Here is the problem:
Let $B = {0, 1}$. $B^n$ is the set of binary strings with $n$ bits. Define the set $E_n$ to be the set of binary strings with $n$ bits that have an even number of 1's. Note that zero is an even number, so a string with zero 1's (i.e., a string that is all 0's) has an even number of 1's.
Show a bijection between $B^9$ and $E_{10}$. Explain why your function is a bijection.
Here is my answer:
Suppose $x \in B^9$. We know an odd number is the result of an even number plus an odd number. Since there are only 9 digits for each $x \in B^9$, and 9 is an odd number, this means that if there are an odd number of 1’s in x then there will be an even number of 0’s in x. Further, if there are an even number of 1’s in x then there will be an odd number of 0’s in x. Therefore, each $x \in B^9$ will have either an odd or even amount of 1’s.

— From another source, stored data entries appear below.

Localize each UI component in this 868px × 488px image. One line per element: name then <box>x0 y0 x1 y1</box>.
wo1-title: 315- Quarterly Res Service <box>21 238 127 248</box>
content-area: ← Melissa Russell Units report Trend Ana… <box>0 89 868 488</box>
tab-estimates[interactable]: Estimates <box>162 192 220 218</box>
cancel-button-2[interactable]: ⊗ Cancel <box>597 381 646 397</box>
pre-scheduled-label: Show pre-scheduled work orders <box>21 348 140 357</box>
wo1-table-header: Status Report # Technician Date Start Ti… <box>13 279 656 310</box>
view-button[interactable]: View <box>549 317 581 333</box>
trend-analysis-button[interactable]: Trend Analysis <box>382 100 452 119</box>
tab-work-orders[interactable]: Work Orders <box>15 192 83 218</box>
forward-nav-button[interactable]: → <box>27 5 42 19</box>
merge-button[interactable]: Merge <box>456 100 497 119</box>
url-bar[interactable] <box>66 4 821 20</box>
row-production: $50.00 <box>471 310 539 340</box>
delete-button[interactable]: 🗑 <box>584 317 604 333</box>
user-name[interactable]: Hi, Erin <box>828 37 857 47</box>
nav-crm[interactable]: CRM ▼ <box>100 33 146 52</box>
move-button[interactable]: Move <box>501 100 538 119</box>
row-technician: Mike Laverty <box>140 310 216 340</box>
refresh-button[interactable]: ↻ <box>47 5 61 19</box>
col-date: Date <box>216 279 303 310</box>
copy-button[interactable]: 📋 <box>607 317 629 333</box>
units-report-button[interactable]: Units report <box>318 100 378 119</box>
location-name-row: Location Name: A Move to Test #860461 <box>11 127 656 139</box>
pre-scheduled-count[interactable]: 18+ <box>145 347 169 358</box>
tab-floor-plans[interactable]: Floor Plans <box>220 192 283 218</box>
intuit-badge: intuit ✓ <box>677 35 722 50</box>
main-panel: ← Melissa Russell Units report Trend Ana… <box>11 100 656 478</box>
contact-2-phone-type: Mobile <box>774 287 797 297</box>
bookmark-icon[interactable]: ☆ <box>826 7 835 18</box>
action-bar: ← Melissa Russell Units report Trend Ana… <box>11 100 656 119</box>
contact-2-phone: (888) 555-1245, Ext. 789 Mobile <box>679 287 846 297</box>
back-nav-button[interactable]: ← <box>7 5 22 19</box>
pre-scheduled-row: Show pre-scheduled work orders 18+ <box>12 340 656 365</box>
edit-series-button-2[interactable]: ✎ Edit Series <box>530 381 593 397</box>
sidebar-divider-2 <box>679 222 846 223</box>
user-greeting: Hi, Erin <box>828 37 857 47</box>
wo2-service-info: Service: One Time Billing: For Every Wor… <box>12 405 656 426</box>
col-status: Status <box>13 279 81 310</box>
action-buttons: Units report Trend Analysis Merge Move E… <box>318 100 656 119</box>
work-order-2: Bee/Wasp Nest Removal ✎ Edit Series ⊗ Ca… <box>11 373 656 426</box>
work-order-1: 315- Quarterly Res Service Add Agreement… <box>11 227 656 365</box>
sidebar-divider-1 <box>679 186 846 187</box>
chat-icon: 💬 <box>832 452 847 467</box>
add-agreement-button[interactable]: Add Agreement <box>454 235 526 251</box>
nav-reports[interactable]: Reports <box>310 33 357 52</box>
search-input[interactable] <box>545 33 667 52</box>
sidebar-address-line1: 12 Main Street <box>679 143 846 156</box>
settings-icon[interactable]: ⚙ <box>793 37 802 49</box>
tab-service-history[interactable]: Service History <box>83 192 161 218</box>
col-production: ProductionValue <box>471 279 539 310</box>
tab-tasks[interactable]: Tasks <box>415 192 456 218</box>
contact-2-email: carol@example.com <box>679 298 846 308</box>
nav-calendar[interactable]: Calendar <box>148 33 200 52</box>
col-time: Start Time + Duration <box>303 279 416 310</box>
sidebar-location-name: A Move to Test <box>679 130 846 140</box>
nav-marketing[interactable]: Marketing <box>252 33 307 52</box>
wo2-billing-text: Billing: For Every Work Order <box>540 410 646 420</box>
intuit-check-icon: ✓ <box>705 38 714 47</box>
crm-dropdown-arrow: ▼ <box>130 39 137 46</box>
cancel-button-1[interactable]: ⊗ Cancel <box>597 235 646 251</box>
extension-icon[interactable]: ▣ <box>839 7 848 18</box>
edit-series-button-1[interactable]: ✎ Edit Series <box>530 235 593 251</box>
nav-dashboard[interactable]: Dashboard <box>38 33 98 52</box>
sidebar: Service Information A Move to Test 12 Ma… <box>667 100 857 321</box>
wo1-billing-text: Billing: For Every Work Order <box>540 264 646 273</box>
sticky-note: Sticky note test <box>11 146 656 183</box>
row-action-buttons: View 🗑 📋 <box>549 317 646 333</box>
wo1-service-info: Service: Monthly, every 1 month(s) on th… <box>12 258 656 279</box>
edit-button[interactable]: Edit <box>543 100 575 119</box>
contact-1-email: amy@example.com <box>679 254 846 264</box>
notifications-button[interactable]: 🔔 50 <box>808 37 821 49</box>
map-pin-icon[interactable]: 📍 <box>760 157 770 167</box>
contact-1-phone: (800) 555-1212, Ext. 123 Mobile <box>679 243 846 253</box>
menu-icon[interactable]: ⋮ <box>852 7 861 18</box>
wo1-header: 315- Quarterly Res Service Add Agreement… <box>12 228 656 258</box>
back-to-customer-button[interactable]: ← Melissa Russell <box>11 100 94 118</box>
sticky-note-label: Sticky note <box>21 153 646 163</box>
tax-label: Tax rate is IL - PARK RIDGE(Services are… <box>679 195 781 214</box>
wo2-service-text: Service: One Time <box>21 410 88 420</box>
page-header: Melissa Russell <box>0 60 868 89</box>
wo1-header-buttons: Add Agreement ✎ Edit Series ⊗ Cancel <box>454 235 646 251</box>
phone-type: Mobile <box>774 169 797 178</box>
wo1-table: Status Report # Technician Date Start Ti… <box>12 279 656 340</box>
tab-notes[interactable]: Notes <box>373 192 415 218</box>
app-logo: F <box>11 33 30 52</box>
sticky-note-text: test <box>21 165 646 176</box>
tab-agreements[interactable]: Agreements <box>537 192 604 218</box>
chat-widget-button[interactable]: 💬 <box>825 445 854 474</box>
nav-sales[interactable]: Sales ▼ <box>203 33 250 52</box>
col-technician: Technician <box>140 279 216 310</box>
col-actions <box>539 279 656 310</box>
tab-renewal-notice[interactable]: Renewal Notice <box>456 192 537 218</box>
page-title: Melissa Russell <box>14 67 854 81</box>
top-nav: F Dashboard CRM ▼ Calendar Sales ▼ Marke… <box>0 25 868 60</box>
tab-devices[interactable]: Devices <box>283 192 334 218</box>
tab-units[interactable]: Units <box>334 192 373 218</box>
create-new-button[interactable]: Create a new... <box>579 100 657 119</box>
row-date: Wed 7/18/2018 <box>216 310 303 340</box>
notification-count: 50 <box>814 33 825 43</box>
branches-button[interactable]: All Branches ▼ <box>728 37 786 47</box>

We could write a function f to say that if x has an odd number of 1’s, then append a 1, which would give us an even number of 1’s. We could also say that if x has an even number of 1’s than append a 0, which would then keep the number of 1’s even.
Assuming each $x \in B^9$ is unique, according to our function we will be adding either a 1 or a 0 to the end of the string, which would produce a new unique string with 10 bits. For example, $f(100011000)=1000110001$. This means that the function is injective (one-to-one) function because each element in the domain is mapped to 1 distinct element in the codomain.
We can also have an inverse function $f^{-1}$ which removes the last binary digit from each $y \in E_{10}$. $E_{10}$ is defined to be the set where each element from $B^9$ has a 1 or 0 appended to it, and thus producing a distinct element. Removing the end 1 or 0 from this new string produces the distinct unique element that was in $B^9$. For example, $f^{-1}(1000110001)=100011000$. This means each element in $E_{10}$ can be mapped to at least one unique $x \in B^9$, meaning the function is onto
Since the function is both one-to-one and onto, then it is a bijection.
I feel like there is a much simpler way of showing this, and not really sure if I made a good case in the first place. I was hoping someone could provide a different way to think about this problem or provide some insight so that I can formulate a better answer.
Thank you all so much!
Best Answer
Your method is the simplest way of showing the bijection, but the wording can be drastically simplified. The function from $B^9$ to $E^{10}$ adds a parity bit to the word from $B^9$, while the inverse transformation removes it.